**ABOUT THIS EXERCISE:** Skip the images and copy each record exactly as written.

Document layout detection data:
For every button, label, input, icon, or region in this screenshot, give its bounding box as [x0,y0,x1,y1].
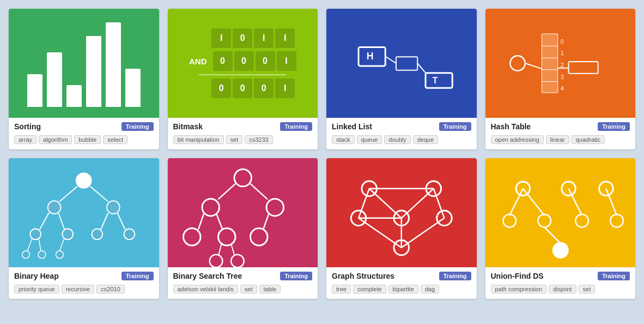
svg-point-29 [38,251,46,259]
tag-binaryheap-1[interactable]: recursive [62,285,95,293]
svg-point-76 [610,214,623,227]
svg-rect-18 [568,62,598,74]
bitmask-r1c2: 0 [233,28,252,48]
tag-bitmask-2[interactable]: cs3233 [245,135,272,144]
svg-line-79 [523,189,544,215]
graph-svg [326,158,477,267]
tag-linkedlist-3[interactable]: deque [413,135,439,144]
card-bitmask[interactable]: I 0 I I AND 0 0 0 I 0 0 0 [168,9,318,149]
svg-line-52 [263,214,269,230]
svg-point-30 [56,251,64,259]
svg-point-43 [183,229,200,245]
svg-line-37 [27,239,32,251]
card-image-linkedlist: H T [326,9,477,118]
svg-line-51 [216,214,222,230]
tag-linkedlist-1[interactable]: queue [357,135,382,144]
card-hashtable[interactable]: 0 1 2 3 4 Hash Table Training open addre… [485,9,636,149]
tag-linkedlist-2[interactable]: doubly [384,135,410,144]
badge-binaryheap: Training [121,272,154,280]
card-tags-hashtable: open addressing linear quadratic [485,133,636,149]
card-title-graph: Graph Structures [332,272,394,280]
svg-line-65 [402,189,434,218]
bitmask-r3c4: I [275,79,295,98]
card-title-unionfind: Union-Find DS [491,272,544,280]
svg-point-28 [22,251,30,259]
svg-line-63 [369,189,402,218]
svg-line-80 [568,189,582,215]
tag-graph-3[interactable]: dag [421,285,439,293]
bitmask-and-label: AND [189,57,211,66]
tag-binaryheap-2[interactable]: cs2010 [96,285,124,293]
card-binaryheap[interactable]: Binary Heap Training priority queue recu… [9,158,159,299]
card-footer-hashtable: Hash Table Training [485,118,636,133]
svg-line-82 [544,227,561,244]
card-footer-bst: Binary Search Tree Training [168,267,318,283]
bar-3 [66,85,82,107]
bar-4 [86,36,101,107]
bar-2 [47,52,62,107]
svg-point-44 [218,229,235,245]
svg-point-24 [30,229,41,240]
unionfind-svg [485,158,636,267]
tag-sorting-0[interactable]: array [14,135,37,144]
tag-unionfind-2[interactable]: set [579,285,596,293]
card-title-linkedlist: Linked List [332,122,372,131]
svg-line-36 [118,213,125,230]
tag-sorting-3[interactable]: select [103,135,127,144]
card-image-bitmask: I 0 I I AND 0 0 0 I 0 0 0 [168,9,318,118]
svg-line-38 [39,239,41,251]
card-tags-graph: tree complete bipartite dag [326,283,477,299]
card-image-bst [168,158,318,267]
card-title-bitmask: Bitmask [173,122,203,131]
tag-bst-0[interactable]: adelson velskii landis [173,285,238,293]
card-bst[interactable]: Binary Search Tree Training adelson vels… [168,158,318,299]
card-unionfind[interactable]: Union-Find DS Training path compression … [485,158,636,299]
card-tags-sorting: array algorithm bubble select [9,133,159,149]
card-image-sorting [9,9,159,118]
tag-binaryheap-0[interactable]: priority queue [14,285,59,293]
svg-point-77 [552,243,568,258]
tag-unionfind-1[interactable]: disjoint [549,285,576,293]
linkedlist-svg: H T [326,9,477,118]
tag-hashtable-0[interactable]: open addressing [491,135,544,144]
bitmask-r2c1: 0 [213,51,233,71]
card-image-binaryheap [9,158,159,267]
tag-graph-1[interactable]: complete [353,285,386,293]
tag-unionfind-0[interactable]: path compression [491,285,547,293]
svg-line-78 [509,189,523,215]
svg-text:0: 0 [560,38,563,45]
card-footer-binaryheap: Binary Heap Training [9,267,159,283]
svg-line-5 [385,56,396,63]
svg-line-19 [525,63,542,69]
tag-hashtable-1[interactable]: linear [546,135,569,144]
card-graph[interactable]: Graph Structures Training tree complete … [326,158,477,299]
svg-point-23 [107,201,120,214]
tag-hashtable-2[interactable]: quadratic [572,135,605,144]
svg-point-75 [575,214,588,227]
tag-graph-2[interactable]: bipartite [388,285,418,293]
bitmask-r2c3: 0 [256,51,275,71]
svg-text:H: H [367,51,374,62]
binaryheap-svg [9,158,159,267]
bst-svg [168,158,318,267]
card-grid: Sorting Training array algorithm bubble … [9,9,635,299]
bar-5 [106,22,121,107]
svg-line-49 [250,184,267,200]
tag-graph-0[interactable]: tree [332,285,351,293]
badge-sorting: Training [121,122,154,131]
tag-bitmask-0[interactable]: bit manipulation [173,135,224,144]
bar-6 [125,69,141,107]
svg-text:4: 4 [560,85,563,92]
tag-bst-1[interactable]: set [240,285,257,293]
card-tags-bitmask: bit manipulation set cs3233 [168,133,318,149]
tag-sorting-2[interactable]: bubble [74,135,101,144]
svg-text:T: T [433,76,438,85]
tag-bitmask-1[interactable]: set [226,135,243,144]
card-linkedlist[interactable]: H T Linked List Training stack queue dou… [326,9,477,149]
card-sorting[interactable]: Sorting Training array algorithm bubble … [9,9,159,149]
tag-linkedlist-0[interactable]: stack [332,135,355,144]
badge-bst: Training [280,272,312,280]
tag-bst-2[interactable]: table [259,285,281,293]
tag-sorting-1[interactable]: algorithm [39,135,72,144]
bitmask-r2c2: 0 [234,51,254,71]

**TASK OUTPUT:**
For every button, label, input, icon, or region in this screenshot, give its bounding box as [x0,y0,x1,y1].
svg-point-29 [38,251,46,259]
tag-binaryheap-1[interactable]: recursive [62,285,95,293]
svg-point-76 [610,214,623,227]
svg-rect-18 [568,62,598,74]
bitmask-r1c2: 0 [233,28,252,48]
tag-bitmask-2[interactable]: cs3233 [245,135,272,144]
svg-line-79 [523,189,544,215]
graph-svg [326,158,477,267]
tag-linkedlist-3[interactable]: deque [413,135,439,144]
card-bitmask[interactable]: I 0 I I AND 0 0 0 I 0 0 0 [168,9,318,149]
svg-line-52 [263,214,269,230]
svg-point-30 [56,251,64,259]
svg-point-43 [183,229,200,245]
svg-line-37 [27,239,32,251]
card-image-linkedlist: H T [326,9,477,118]
svg-line-51 [216,214,222,230]
tag-linkedlist-1[interactable]: queue [357,135,382,144]
card-hashtable[interactable]: 0 1 2 3 4 Hash Table Training open addre… [485,9,636,149]
tag-linkedlist-2[interactable]: doubly [384,135,410,144]
badge-binaryheap: Training [121,272,154,280]
card-tags-hashtable: open addressing linear quadratic [485,133,636,149]
card-title-graph: Graph Structures [332,272,394,280]
svg-line-65 [402,189,434,218]
bitmask-r3c4: I [275,79,295,98]
card-title-unionfind: Union-Find DS [491,272,544,280]
svg-point-28 [22,251,30,259]
svg-line-63 [369,189,402,218]
svg-line-80 [568,189,582,215]
tag-graph-3[interactable]: dag [421,285,439,293]
bitmask-and-label: AND [189,57,211,66]
tag-binaryheap-2[interactable]: cs2010 [96,285,124,293]
card-binaryheap[interactable]: Binary Heap Training priority queue recu… [9,158,159,299]
card-footer-hashtable: Hash Table Training [485,118,636,133]
svg-line-82 [544,227,561,244]
card-footer-bst: Binary Search Tree Training [168,267,318,283]
bar-3 [66,85,82,107]
bar-4 [86,36,101,107]
bar-2 [47,52,62,107]
svg-point-44 [218,229,235,245]
svg-point-24 [30,229,41,240]
unionfind-svg [485,158,636,267]
tag-sorting-0[interactable]: array [14,135,37,144]
tag-unionfind-2[interactable]: set [579,285,596,293]
card-title-linkedlist: Linked List [332,122,372,131]
svg-line-36 [118,213,125,230]
tag-sorting-3[interactable]: select [103,135,127,144]
card-image-bitmask: I 0 I I AND 0 0 0 I 0 0 0 [168,9,318,118]
svg-line-38 [39,239,41,251]
card-tags-graph: tree complete bipartite dag [326,283,477,299]
card-image-bst [168,158,318,267]
card-title-bitmask: Bitmask [173,122,203,131]
tag-bst-0[interactable]: adelson velskii landis [173,285,238,293]
card-bst[interactable]: Binary Search Tree Training adelson vels… [168,158,318,299]
card-unionfind[interactable]: Union-Find DS Training path compression … [485,158,636,299]
card-tags-sorting: array algorithm bubble select [9,133,159,149]
card-image-sorting [9,9,159,118]
tag-binaryheap-0[interactable]: priority queue [14,285,59,293]
svg-point-77 [552,243,568,258]
tag-unionfind-1[interactable]: disjoint [549,285,576,293]
linkedlist-svg: H T [326,9,477,118]
tag-hashtable-0[interactable]: open addressing [491,135,544,144]
bitmask-r2c1: 0 [213,51,233,71]
card-image-binaryheap [9,158,159,267]
tag-graph-1[interactable]: complete [353,285,386,293]
tag-unionfind-0[interactable]: path compression [491,285,547,293]
svg-line-78 [509,189,523,215]
svg-text:0: 0 [560,38,563,45]
card-footer-binaryheap: Binary Heap Training [9,267,159,283]
svg-line-5 [385,56,396,63]
svg-line-19 [525,63,542,69]
tag-hashtable-1[interactable]: linear [546,135,569,144]
card-graph[interactable]: Graph Structures Training tree complete … [326,158,477,299]
svg-point-23 [107,201,120,214]
tag-hashtable-2[interactable]: quadratic [572,135,605,144]
svg-point-75 [575,214,588,227]
tag-graph-2[interactable]: bipartite [388,285,418,293]
bitmask-r2c3: 0 [256,51,275,71]
svg-text:H: H [367,51,374,62]
binaryheap-svg [9,158,159,267]
bst-svg [168,158,318,267]
card-grid: Sorting Training array algorithm bubble … [9,9,635,299]
bar-5 [106,22,121,107]
svg-line-49 [250,184,267,200]
tag-graph-0[interactable]: tree [332,285,351,293]
badge-sorting: Training [121,122,154,131]
tag-bitmask-0[interactable]: bit manipulation [173,135,224,144]
bar-6 [125,69,141,107]
svg-text:4: 4 [560,85,563,92]
tag-bst-1[interactable]: set [240,285,257,293]
card-tags-bitmask: bit manipulation set cs3233 [168,133,318,149]
tag-sorting-2[interactable]: bubble [74,135,101,144]
svg-text:T: T [433,76,438,85]
tag-bitmask-1[interactable]: set [226,135,243,144]
card-linkedlist[interactable]: H T Linked List Training stack queue dou… [326,9,477,149]
card-sorting[interactable]: Sorting Training array algorithm bubble … [9,9,159,149]
tag-linkedlist-0[interactable]: stack [332,135,355,144]
badge-bst: Training [280,272,312,280]
tag-bst-2[interactable]: table [259,285,281,293]
tag-sorting-1[interactable]: algorithm [39,135,72,144]
bitmask-r2c2: 0 [234,51,254,71]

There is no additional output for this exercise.